Task details = An exact reproduction of the lines from the one with "ЯНВАРЯ 2022Г. С" to the end of the data below is required. No other lines may be included.

Data records =
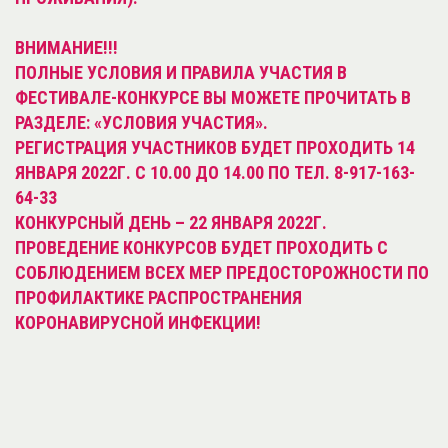
ВНИМАНИЕ!!!
ПОЛНЫЕ УСЛОВИЯ И ПРАВИЛА УЧАСТИЯ В
ФЕСТИВАЛЕ-КОНКУРСЕ ВЫ МОЖЕТЕ ПРОЧИТАТЬ В
РАЗДЕЛЕ: «УСЛОВИЯ УЧАСТИЯ».
РЕГИСТРАЦИЯ УЧАСТНИКОВ БУДЕТ ПРОХОДИТЬ 14
ЯНВАРЯ 2022Г. С 10.00 ДО 14.00 ПО ТЕЛ. 8-917-163-
64-33
КОНКУРСНЫЙ ДЕНЬ – 22 ЯНВАРЯ 2022Г.
ПРОВЕДЕНИЕ КОНКУРСОВ БУДЕТ ПРОХОДИТЬ С
СОБЛЮДЕНИЕМ ВСЕХ МЕР ПРЕДОСТОРОЖНОСТИ ПО
ПРОФИЛАКТИКЕ РАСПРОСТРАНЕНИЯ
КОРОНАВИРУСНОЙ ИНФЕКЦИИ!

Solution =
ЯНВАРЯ 2022Г. С 10.00 ДО 14.00 ПО ТЕЛ. 8-917-163-
64-33
КОНКУРСНЫЙ ДЕНЬ – 22 ЯНВАРЯ 2022Г.
ПРОВЕДЕНИЕ КОНКУРСОВ БУДЕТ ПРОХОДИТЬ С
СОБЛЮДЕНИЕМ ВСЕХ МЕР ПРЕДОСТОРОЖНОСТИ ПО
ПРОФИЛАКТИКЕ РАСПРОСТРАНЕНИЯ
КОРОНАВИРУСНОЙ ИНФЕКЦИИ!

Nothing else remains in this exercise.